Additionally, the Department of Health published annual reports on waiting times. Data was submitted to the Department, which then analysed it before publishing its report. It established a traffic-light measurement system, whose criteria were based on “how well [hospitals] work in partnership with others, and how well the local ‘health economy’ as a whole is performing on key shared objectives”. Standards were set nationally, but assessment was done locally and verified by the CHI. “Green” organisations were those that met all national targets and were in the top 25 percent of organisations; “yellow” organisations met most or all targets but were outside the top 25 percent; and “red” organisations were ones that had “poor absolute standards of performance”. The CHI inspected green-rated NHS organisations every four years and red-rated organisations every two years.
Additionally, different frameworks were introduced to provide a reference for national standards. For instance, the Performance Assessment Framework monitored six areas of NHS performance: “health improvement; fair access to services; effective and appropriate delivery of health care; outcomes from healthcare; efficient use of resources; and high quality experience for patients and carers”.
There was a general alignment of interest between many of the relevant parties involved in the NHS Plan. However, patients – and subsequently policymakers – were more concerned with waiting times than were healthcare professionals. Patients ranked waiting times as their top concern for the NHS, while NHS staff rated it only 7th – their top concerns were staff and training.
The government was actively involved in ensuring that the plan was implemented successfully, and they put pressure on civil servants to make sure that hospital CEOs were working to achieve the plan’s objectives. Alan Milburn said that “it was [a] relentless focus. The prime minister holding me to account, the delivery unit holding the department to account, me holding the department to account and the department holding chief executives to account – with the NHS knowing that this was the absolute top priority, because people were suffering and dying.”

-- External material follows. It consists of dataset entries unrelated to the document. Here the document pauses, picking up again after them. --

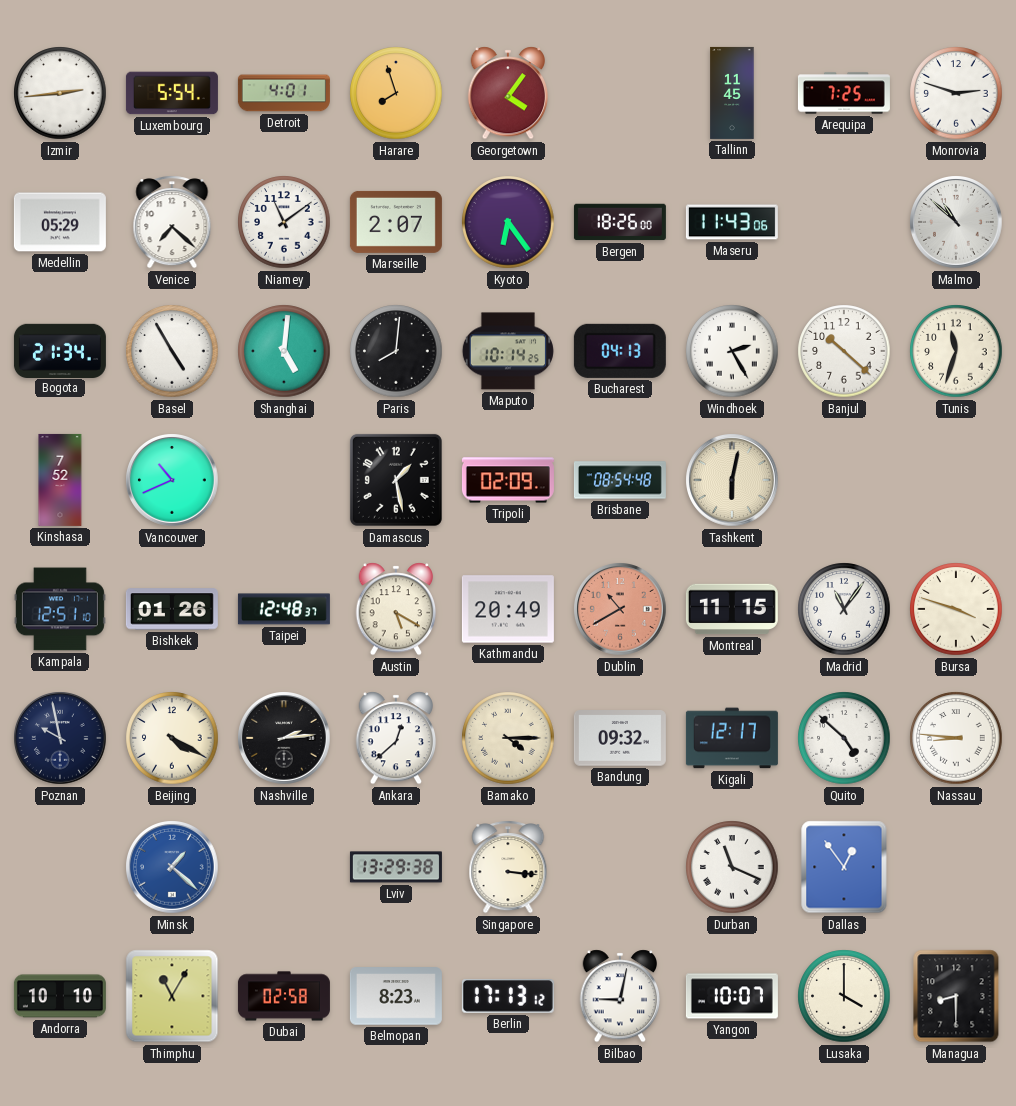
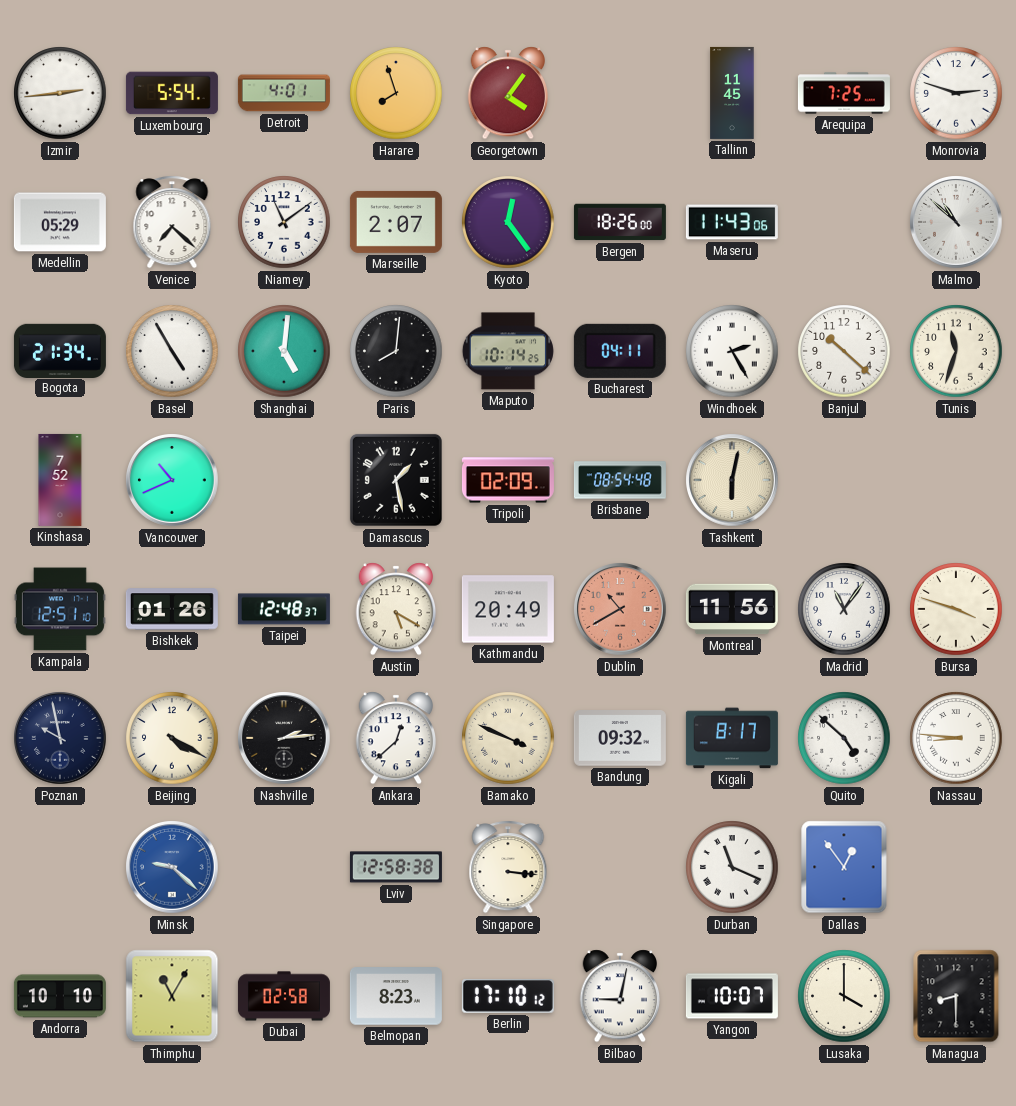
Kyoto: 6:24 -> 12:24
Bucharest: 04:13 -> 04:11
Montreal: 11:15 -> 11:56
Bamako: 4:15 -> 3:49
Kigali: 12:17 -> 8:17
Minsk: 1:22 -> 9:22
Lviv: 13:29 -> 12:58
Berlin: 17:13 -> 17:10
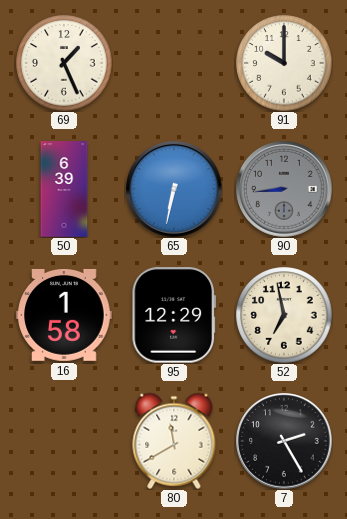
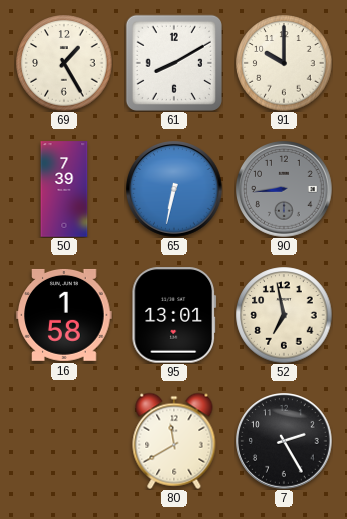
69: 1:26 -> 1:25
61: none -> 8:10
50: 6:39 -> 7:39
95: 12:29 -> 13:01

Despite their shared interest in improving patient care and outcomes, many clinicians were not fully supportive of targets, as they felt that these imposed restrictions on their professional judgment. Rather than using their clinical expertise to assess which patients should be treated next, waiting times forced clinicians to treat patients in a specific order. Performance management was used to achieve meeting targets, and it involved “establishing a formal, regular and rigorous system of data collection and usage to indicate trends and measure the performance of services”.
Under this system, the pressure to meet waiting time targets was high and it became informally known as “targets and terror” (see also Public Impact above). In order to meet these targets, “gaming” tactics were often employed to misrepresent data and make it appear as though targets were being met. In some instances, the focus became meeting targets rather than the quality of care and treatment. For example, targets put an emphasis on treatment times, outpatient appointments and surgical waiting lists, overlooking diagnostics procedures such as MRI scans.
Similarly, there were many who felt that the NHS Plan was opening the door to the commercialisation and eventual privatisation of the NHS, which was a cause for concern. The distinction made between health providers, such as hospitals, and health purchasers, such as GPs, allowed competition to enter the health service in England, despite the Plan’s criticism of internal markets.